Дождавшись, пока следователь отвернется, Матильда расстегнула платье и извлекла из бюстгальтера драгоценное письмо в обтрепанном конверте. Она аккуратно расправила его ладонями на столе, вновь застегнулась и велела Василию Митрофановичу поворачиваться.

— Вот, почитайте!

Симаков принялся разглядывать конверт, и в этот момент зазвенел дверной звонок. Наташа пошла открывать. Через минуту на пороге столовой возник еще один персонаж, при взгляде на которого ошарашенно молчавшая всё это время Мария Николаевна чуть не упала со стула.

КРЫМСКИЕ ЯБЛОЧКИ

Мужчина был уже немолод, все его пятьдесят довольно явственно читались на загорелом лице. Темные вьющиеся волосы седина тронула не только на висках, но шевелюра, на зависть следователю, сохранилась во всем великолепии. Марины семитские глаза с печальной серьезностью рассматривали собравшихся за столом. В руках новый гость держал большой букет и коробку с тортом. Он помолчал немного, набрал полные легкие воздуха, смущенно улыбнулся, показывая Марины ямочки у подбородка, и произнес:

— Здравствуйте. Я не вовремя? Извините. А что, Марьяна Лазаревна еще на работе? Позвольте представиться, моя фамилия Петухов. Петухов Петр Андреевич…

Он мог не представляться. Эффект, достигнутый появлением этого «бога из машины», посчитался бы чрезмерным и по меркам античного театра: Матильда Лазаревна хватала воздух ртом как огромная рыба, по щекам Марии Николаевны текли светлые слезы, Наташа села на пол прямо в дверях столовой, и даже Василий Митрофанович, прозрев наконец, поднялся со стула, выпрямившись во весь свой огромный рост. И гоголевская пауза. А потом толстовское «всё смешалось…».

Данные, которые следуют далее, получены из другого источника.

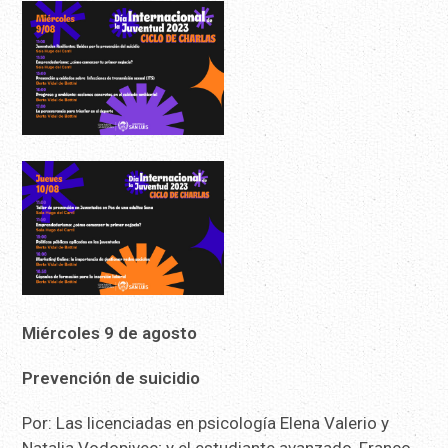
Miércoles 9 de agosto
Prevención de suicidio
Por: Las licenciadas en psicología Elena Valerio y
Natalia Vodopivec; y el estudiante avanzado, Franco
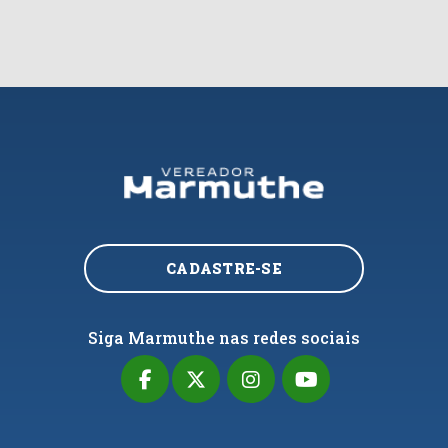
CADASTRE-SE
Siga Marmuthe nas redes sociais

Округлив глаза, прижав ладони к щекам, плакала могучая Матильда, повторяя, захлебываясь: «Петя… Петя…».

Кинулась доставать еще комплект посуды из буфета хлопотливая Мария Николаевна, вытирая попутно мокрое от слез лицо.

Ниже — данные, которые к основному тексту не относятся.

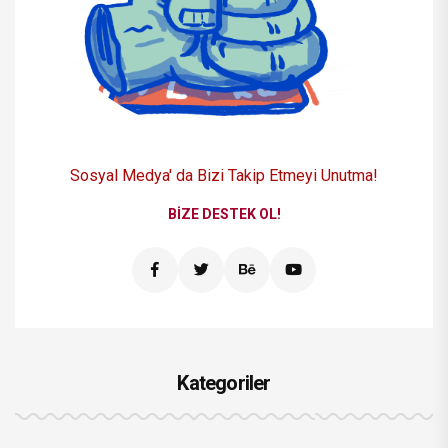
Sosyal Medya' da Bizi
Takip Etmeyi Unutma!
BIZE DESTEK OL!
Kategoriler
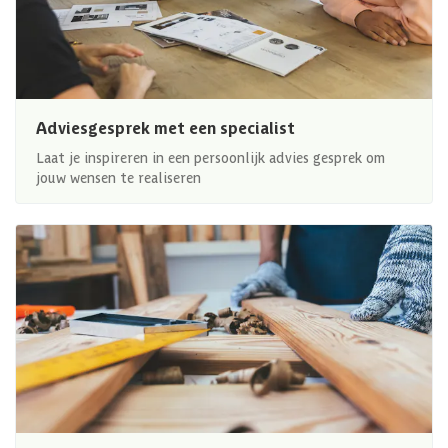
Adviesgesprek met een specialist
Laat je inspireren in een persoonlijk advies gesprek om
jouw wensen te realiseren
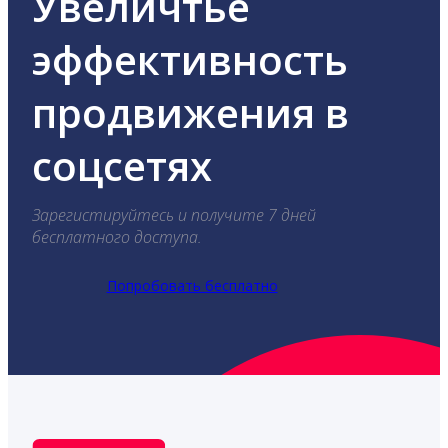
Увеличтье
эффективность
продвижения в
соцсетях
Зарегистируйтесь и получите 7 дней
бесплатного доступа.
Попробовать бесплатно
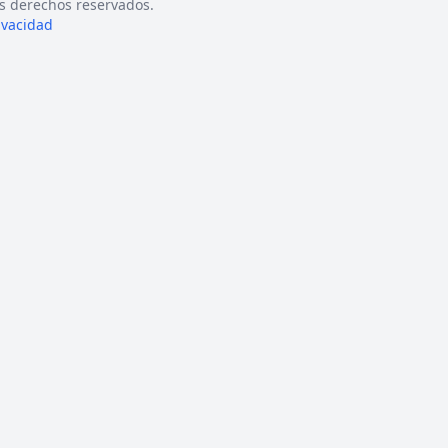
s derechos reservados.
rivacidad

Шмыгая носом, ставила в вазу цветы и прятала торт в холодильник молчаливая Наташа.

Долго тряс гостю руку и предлагал стул раскрасневшийся Симаков.

И сам Петр Андреевич, не ожидавший подобного приема, был изрядно смущен и растерян. Он не знал никого из этих людей и не мог понять, почему они все так рады его видеть. Избавившись от цветов и торта, он не знал, куда девать руки и заложил их за спину, отчего приобрел вид одновременно солидный и комичный. Суета продлилась несколько минут и опять сменилась паузой, которую никто не смел нарушить. Тягостную обязанность взяла на себя Матильда Лазаревна. Она тяжело поднялась со стула и подошла к племяннику:

— Петя, ваша мама… Мара, моя сестра… она умерла. Сегодня девять дней. Инсульт. Почему вы не сказали ей тогда?

— Она меня узнала?

— Нет. Очень жаль. Все эти годы она помнила о вас, верила, что вы живы.

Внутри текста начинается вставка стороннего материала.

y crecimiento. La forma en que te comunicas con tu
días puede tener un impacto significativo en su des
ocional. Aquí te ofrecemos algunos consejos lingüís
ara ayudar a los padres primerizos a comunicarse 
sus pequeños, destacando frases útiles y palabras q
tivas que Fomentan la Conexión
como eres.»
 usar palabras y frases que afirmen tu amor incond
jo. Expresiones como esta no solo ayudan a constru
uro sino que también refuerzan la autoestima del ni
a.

— Я ведь не знал, ничего не знал. Это всё случилось буквально полтора месяца назад, когда я приехал в Ялту…

Юбилей главного врача детской больницы отмечал весь зауральский город Орск. За тридцать лет Петр Андреевич Петухов ни разу не поменял места службы — он приехал сюда фельдшером после училища и знал почти всех в городе, ведь каждый взрослый был когда-то ребенком. Даже во время войны, когда в здании больницы разместили госпиталь и вместо захворавших малышей стали поступать раненные бойцы, доктор Петухов оставался добрым ангелом всех матерей Орска, навещая своих маленьких пациентов в любую свободную минуту.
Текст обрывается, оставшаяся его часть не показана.